Propose deletion. Inclusion in this category relies on subjective standards. I couldn't find anything about this on Wikisource, but on Wikipedia I found: w:Wikipedia:Categorization#What categories should be created, states, "Do not create categories based on incidental or subjective features" and "Categories appear without annotations, so be aware of the need for a neutral point of view when creating or filling categories. If the composition of a category is likely to be controversial, a list (which can be annotated) may be more appropriate." And w:Wikipedia:Overcategorization#Subjective inclusion criterion states, "Adjectives which imply a subjective inclusion criterion should not be used in naming/defining a category. Examples include such subjective words as: famous, notable…"—Markles 18:32, 1 May 2009 (UTC)

Oppose. The objective standard of inclusion would simply be the acts showing up in history or political philosophy books. Or at least the most renowned ones, or a preponderance of them.

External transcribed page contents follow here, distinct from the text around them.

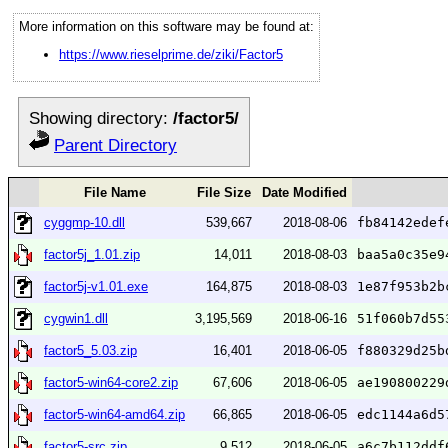
More information on this software may be found at:
https://www.rieselprime.de/ziki/Factor5
Showing directory:
/factor5/
Parent Directory
File Name
File Size
Date Modified
cyggmp-10.dll
539,667
2018-08-06
fb84142edef
factor5j_1.01.zip
14,011
2018-08-03
baa5a0c35e9
factor5j-v1.01.exe
164,875
2018-08-03
1e87f953b2b
cygwin1.dll
3,195,569
2018-06-16
51f060b7d55
factor5_5.03.zip
16,401
2018-06-05
f880329d25b
factor5-win64-core2.zip
67,606
2018-06-05
ae190800229
factor5-win64-amd64.zip
66,865
2018-06-05
edc1144a6d5
factor5-src.zip
9,512
2018-06-05
a6c7b112ddf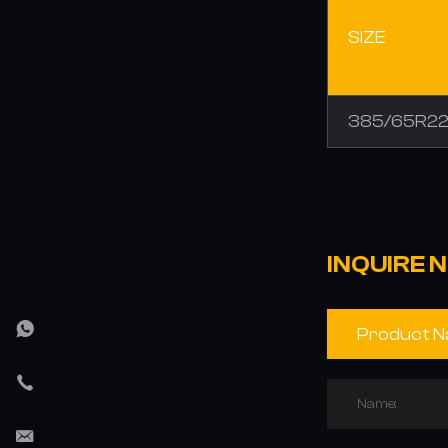
SIZE
385/65R22
INQUIRE 
Name:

You mentioned "Do not create categories based on incidental or subjective features". The feature "historical" (which is what is implied in the category) may be accidental as far as the legal content in itself goes, but it is essential relative to the author, in this case the U.S. government, representing its essential acts. And I don't think history or philosophy are entirely subjective opinions, but consists of genuine objective knowledge.

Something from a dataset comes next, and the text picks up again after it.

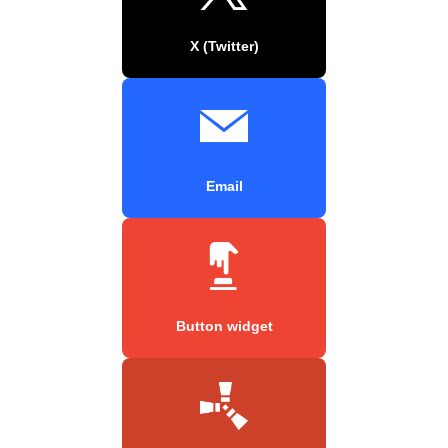
X (Twitter)
Email
Button widget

You seem to argue that calling certain governmental acts historical will likely be controversial among categorizers. I don't agree because those most likely to be controversial will be the actual significant acts, because partisans won't want to bother with what they think are trivial acts, so in turn the controversy will be about what the significance is, rather than whether they are significant.
You close by mentioning a rule that says subjective words such as "famous" or "notable" shouldn't be used in defining a category. But I disagree that that rule should be pushed so far as to apply to history categories. Next to finding out what happened, discerning between the accidental and essential seems to me the primary role of the historian. That is why the large Wikipedia category w:Category:Political history of the United States contains lists of notable political events in a category defined by their notability. I think the problem that that guideline addresses applies to present-day subjects, where people have living emotions or financial interests, etc. they want to cultivate by adding a superlative, rather than to the dry analysis and conclusions of historians.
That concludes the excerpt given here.